No more than there is any reason to be be defensive or apologize for the CPUSA, which in its struggles to build anti-racist united fronts and peoples front movements and organizations shares a good deal with SACP, including a common history of anti-Communist legislation aimed to destroying not only both parties but all mass organizations of these peoples fronts by portraying them as "fronts" for a Soviet directed "world communist conspiracy."
First, the SACP-ANC alliance was essentially a united front which operated in the context of a racist dictatorship. The ANC's socialist oriented Freedom Charter was the most tangible expression of that United Front. It was not remarkable for individuals to be formal members of both groups in United Front situations where elections were not at issue(In China for example, there were during the United Front of the 1920s between Sun Yat-sen's Kuomintang and the Chinese Communist Party, this was fairly common). These were very fluid situations, in which in the 1920s the only major nation in the world which was advancing an anti-imperialist policy was the Soviet Union, in words and deed--in fact, even in words, ruling media portrayed imperialist policies in glowing terms throughout the Euro-American world In South Africa, life for the opponents of apartheid was a little like life in Fascist Italy or Vichy France, where individuals and groups formerly opposed to each other(the ANC for example had rejected the SACP in the 1930s) where drawn together by common experiences against a common enemy
Those who throw words like "Stalinism" either because they belong to rival left factions, or think that it is expected of them , might remember that there weren't in the 1950s and 1960s any "Trotksyist", Luxembourgist," "Democratic Left country or organizations providing material aid, including arms to the liberation struggle in South Africa. That came from the Soviet Union and its allies, while the de jure and de facto support for the Apartheid regime came from the U.S-NAT0 bloc allies, consisting of the former colonial powers in Africa. .

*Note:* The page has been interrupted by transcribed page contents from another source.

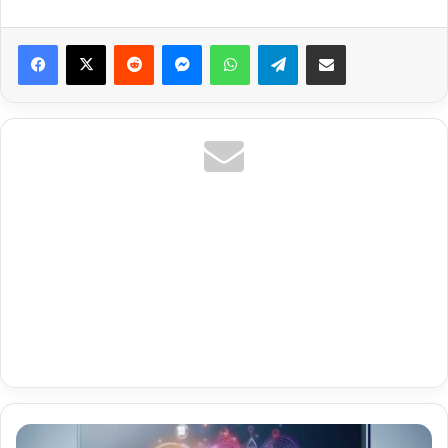
Reddit
Messenger
WhatsApp
Telegram
Share via Email
Premium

After it was revealed that the Central Intelligence Agency played a leading role in the capture of Nelson Mandela in South Africa an American reporter asked Marlin Fitzwater, George HW Bush's press Secretary replied testily that those events happened long ago in another administration. When Mandela died, I wrote on the Political Affairs Blog that such a formal apology would be a huge step forward for the Obama administration in Africa. I guess now that it has been revealed that Nelson Mandela was a member of SACP at the time that will possibly become a justification for the CIA's actions, not only for the right but for old and new "cold warriors." I still think that a formal apology from the U.S. government to South Africa for the CIA's actions is something that all labor and progressive activists in the U.S. should demand and it would be nice to see the New York Times join in that
The SACP like majority communist parties through the world, whatever their size, were part during and after the period of the Comintern of a world movement in which the Soviet Union was first the world's only socialist country and , then a great power offfering aid to a great many national liberation struggles in the world against the capitalist/imperialist countries.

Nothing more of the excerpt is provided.